#### TASK BRIEF:
When you write out the listing, keep every character and omit the pictures.

#### RECORDS:
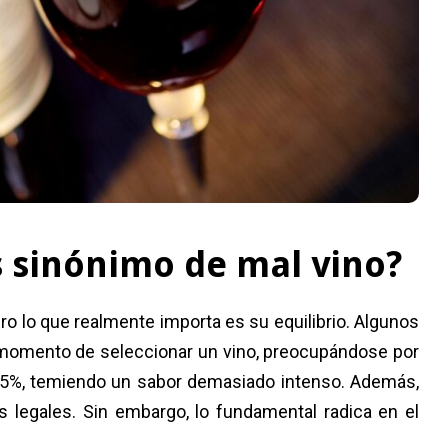
s sinónimo de mal vino?
ero lo que realmente importa es su equilibrio. Algunos
l momento de seleccionar un vino, preocupándose por
 15%, temiendo un sabor demasiado intenso. Además,
s legales. Sin embargo, lo fundamental radica en el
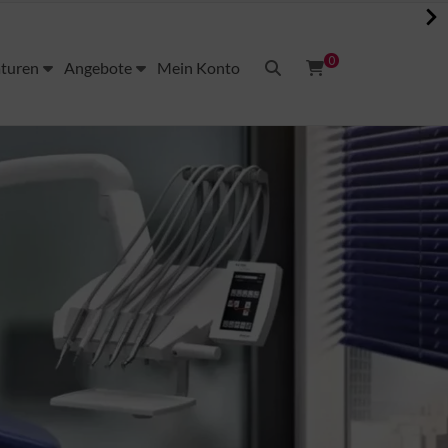
0
aturen
Angebote
Mein Konto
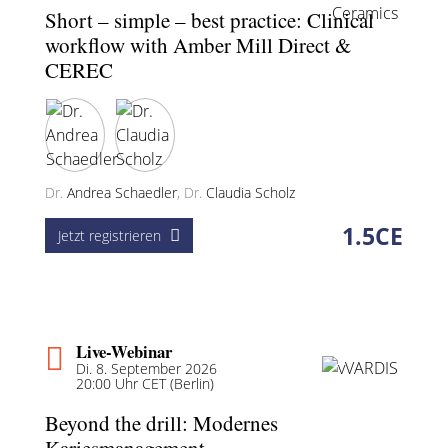
Short – simple – best practice: Clinical
workflow with Amber Mill Direct &
CEREC
Dr.
Andrea Schaedler
,
Dr.
Claudia Scholz
1.5
CE
Jetzt registrieren
Live-Webinar
Di. 8. September 2026
20:00 Uhr CET (Berlin)
Beyond the drill: Modernes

#### RESPONSE TO THIS EXERCISE:
s sinónimo de mal vino?
ero lo que realmente importa es su equilibrio. Algunos
l momento de seleccionar un vino, preocupándose por
 15%, temiendo un sabor demasiado intenso. Además,
s legales. Sin embargo, lo fundamental radica en el
0
aturen
Angebote
Mein Konto
Short – simple – best practice: Clinical
workflow with Amber Mill Direct &
CEREC
Dr.
Andrea Schaedler
,
Dr.
Claudia Scholz
1.5
CE
Jetzt registrieren
Live-Webinar
Di. 8. September 2026
20:00 Uhr CET (Berlin)
Beyond the drill: Modernes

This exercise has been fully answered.